De esta manera, pasa a lo que titula como “interpretaciones erróneas de los testimonios”, y ocupándose de nuevo del indicio de oportunidad para delinquir afirma que el Tribunal lo dedujo de las declaraciones de Wilson Erick y Javier Quiroga Naranjo y Armando Rodríguez Vargas, según dice demostrarlo con la transcripción del aparte pertinente del fallo de segunda instancia.
Sin embargo, aunque con las pruebas referidas por el ad quem, “JOSÉ IGNACIO LÓPEZ DUARTE, se encontraba y actuó en los incidentes que tuvieron ocurrencia en el establecimiento ‘DON PEDRO 24 HORAS’, ubicado en la carrera 78 A No. 73-18 más o menos a las diez (10:00 p.m.) de la noche el día 20 de Marzo de 1.993, (…), no es cierto que los testigos antes mencionados hayan afirmado indubitablemente en sus declaraciones que vieron a JOSÉ IGNACIO LÓPEZ DUARTE cuando disparaba en dirección a la humanidad de JOSÉ OMAR GRANADOS CORTÉS, ni siquiera afirmaron de la presencia de aquél en la Avenida Calle 68 No. 80 A- 46 esquina donde ocurrieron los hechos en virtud de los cuales perdiera la vida este último”. Tampoco, es viable deducir la presencia del sindicado en ese sitio y menos, insiste, la oportunidad para delinquir porque uno de los testigos escuchó unas detonaciones ya que eso ocurrió a 12 cuadras de distancia del establecimiento en el que se encontraban.
Enfatiza, que a Francisco Javier Quiroga no se le puede creer porque tiene interés en desfigurar la verdad si se tiene en cuenta que sus dos versiones son diferentes, en la primera sostiene que persiguió a la víctima y en la segunda, que no lo hizo, refiriendo que solo sacó el revólver accionándolo varias veces y LÓPEZ DUARTE, procedió de la misma manera.
En cuanto al indicio del móvil para delinquir deducido por el Tribunal de la amistad que desde pequeños unía al sindicado con los Quiroga, puntualiza el demandante que aquí también el fallador desfiguró la verdad porque ninguno de los testigos afirmó algo semejante. Es más, Javier Quiroga solo expresó que “no teníamos mayor amistad solo el saludo”.

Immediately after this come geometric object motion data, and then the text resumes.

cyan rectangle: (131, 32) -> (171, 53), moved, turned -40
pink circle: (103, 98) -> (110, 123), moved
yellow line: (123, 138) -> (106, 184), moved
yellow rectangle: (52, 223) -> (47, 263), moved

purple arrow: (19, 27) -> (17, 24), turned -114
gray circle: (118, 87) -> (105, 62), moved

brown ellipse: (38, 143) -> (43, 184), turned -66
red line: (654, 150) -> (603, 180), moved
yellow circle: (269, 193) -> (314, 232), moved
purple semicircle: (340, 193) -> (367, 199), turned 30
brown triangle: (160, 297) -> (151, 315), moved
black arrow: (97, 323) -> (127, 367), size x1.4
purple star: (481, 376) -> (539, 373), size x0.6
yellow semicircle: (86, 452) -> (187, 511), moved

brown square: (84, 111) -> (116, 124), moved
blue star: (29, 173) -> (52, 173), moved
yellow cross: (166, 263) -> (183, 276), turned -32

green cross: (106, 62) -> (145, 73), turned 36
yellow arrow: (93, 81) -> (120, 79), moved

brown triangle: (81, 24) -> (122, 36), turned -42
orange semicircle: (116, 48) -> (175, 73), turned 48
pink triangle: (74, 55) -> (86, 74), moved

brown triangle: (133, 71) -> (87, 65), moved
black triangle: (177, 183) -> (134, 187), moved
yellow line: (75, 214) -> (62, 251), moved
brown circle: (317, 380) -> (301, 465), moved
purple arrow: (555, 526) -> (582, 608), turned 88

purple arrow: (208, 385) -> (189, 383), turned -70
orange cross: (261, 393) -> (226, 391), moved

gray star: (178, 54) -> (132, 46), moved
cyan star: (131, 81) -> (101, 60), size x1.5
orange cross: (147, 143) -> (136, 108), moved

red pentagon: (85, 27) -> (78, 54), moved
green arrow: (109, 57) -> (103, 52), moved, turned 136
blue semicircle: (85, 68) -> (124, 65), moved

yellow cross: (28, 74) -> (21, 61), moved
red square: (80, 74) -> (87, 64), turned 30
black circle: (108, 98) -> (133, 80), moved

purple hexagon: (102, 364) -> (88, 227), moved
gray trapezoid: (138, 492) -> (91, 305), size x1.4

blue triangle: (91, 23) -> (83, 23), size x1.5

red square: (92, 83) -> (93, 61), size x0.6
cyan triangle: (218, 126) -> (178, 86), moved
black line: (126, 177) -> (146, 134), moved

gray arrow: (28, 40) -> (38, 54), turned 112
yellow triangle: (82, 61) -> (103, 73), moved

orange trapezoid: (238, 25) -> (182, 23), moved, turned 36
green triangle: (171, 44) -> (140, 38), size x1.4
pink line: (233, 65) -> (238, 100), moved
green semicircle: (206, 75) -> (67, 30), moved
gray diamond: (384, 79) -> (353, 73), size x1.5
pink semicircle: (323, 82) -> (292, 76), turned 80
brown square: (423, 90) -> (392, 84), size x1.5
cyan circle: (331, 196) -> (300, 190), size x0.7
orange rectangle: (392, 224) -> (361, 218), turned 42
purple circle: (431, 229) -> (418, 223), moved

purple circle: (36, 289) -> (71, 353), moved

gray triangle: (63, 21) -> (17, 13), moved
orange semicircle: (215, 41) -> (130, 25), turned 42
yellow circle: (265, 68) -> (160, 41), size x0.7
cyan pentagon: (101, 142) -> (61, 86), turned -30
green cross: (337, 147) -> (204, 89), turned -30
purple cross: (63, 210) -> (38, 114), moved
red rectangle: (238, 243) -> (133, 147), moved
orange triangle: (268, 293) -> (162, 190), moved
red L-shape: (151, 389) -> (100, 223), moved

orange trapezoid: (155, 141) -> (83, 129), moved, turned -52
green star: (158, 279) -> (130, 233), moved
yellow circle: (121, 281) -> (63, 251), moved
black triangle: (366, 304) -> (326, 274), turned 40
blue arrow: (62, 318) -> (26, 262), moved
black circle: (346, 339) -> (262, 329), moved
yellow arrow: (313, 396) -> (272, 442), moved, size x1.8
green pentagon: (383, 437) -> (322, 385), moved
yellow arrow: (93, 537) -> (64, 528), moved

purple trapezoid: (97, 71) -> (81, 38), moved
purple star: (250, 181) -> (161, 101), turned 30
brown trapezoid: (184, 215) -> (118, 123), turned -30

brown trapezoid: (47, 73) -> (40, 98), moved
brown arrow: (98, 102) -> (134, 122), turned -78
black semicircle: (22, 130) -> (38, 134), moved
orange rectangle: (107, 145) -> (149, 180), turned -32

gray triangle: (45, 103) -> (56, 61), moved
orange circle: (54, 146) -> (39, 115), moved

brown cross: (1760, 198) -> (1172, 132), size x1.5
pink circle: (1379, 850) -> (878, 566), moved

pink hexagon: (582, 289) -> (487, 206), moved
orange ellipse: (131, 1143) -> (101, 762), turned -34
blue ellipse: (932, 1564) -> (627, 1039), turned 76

Del indicio de manifestaciones posteriores, reitera que ninguno de los deponentes sostuvo que JOSÉ hubiera afirmado que disparó contra José Omar o que lo persiguió, ni que después de lo ocurrido al frente de “Don Pedro 24 horas” se hubiera retirado de ese lugar. Lo que ellos expresaron fue que regresó junto con los hermanos Quiroga, según se puede apreciar en el testimonio de Armando Rodríguez, quien sostuvo que él –LÓPEZ DUARTE- volvió y le dijo a sus amigos que tranquilos que no había ningún problema, tal y como el propio procesado lo expuso en la diligencia de indagatoria. Sin embargo, el Tribunal, dedujo de esa expresión todo lo contrario, o sea, que él sí fue el autor del homicidio. En conclusión, no existen hechos indicadores para deducir este indicio.
Reitera todo lo expuesto en precedencia sosteniendo que al haberse supuesto los indicios con base en los cuales se condenó a su defendido se vulneraron, por aplicación indebida, los artículos 2, 4, 5, 23, 35, 41, 44, 103, 105, 106, 107 y 323 (modificado por los artículos 28 y 29 de la Ley 40 de 1.993) y falta de aplicación y aplicación indebida, los artículos 246, 247, 248, 254, 294, 300, 301, 302, 303 y 445, enfatizando al respecto que ninguno de los hermanos Quiroga oyó ni vio nada en relación con el homicidio de Omar Granados.
Pide, en consecuencia, casar la sentencia y declarar la inocencia de JOSÉ IGNACIO LÓPEZ DUARTE “por no existir prueba que conduzca a la certeza de responsabilidad de éste”.
CONCEPTO DEL PROCURADOR TERCERO DELEGADO EN LO PENAL:
En cuanto a la primera crítica del demandante, el Ministerio Público estima que razón le asiste porque es cierto que no hubo valoración de la necropsia ni del acta de levantamiento del cadáver, ya que su única mención se hizo con el propósito de demostrar la existencia material del delito. No obstante, precisa, eso no constituye error de hecho del sentenciador porque el detallado estudio del asunto le permitió obtener otras conclusiones que vislumbran como correcta la apreciación de las pruebas para tomar la decisión de condena.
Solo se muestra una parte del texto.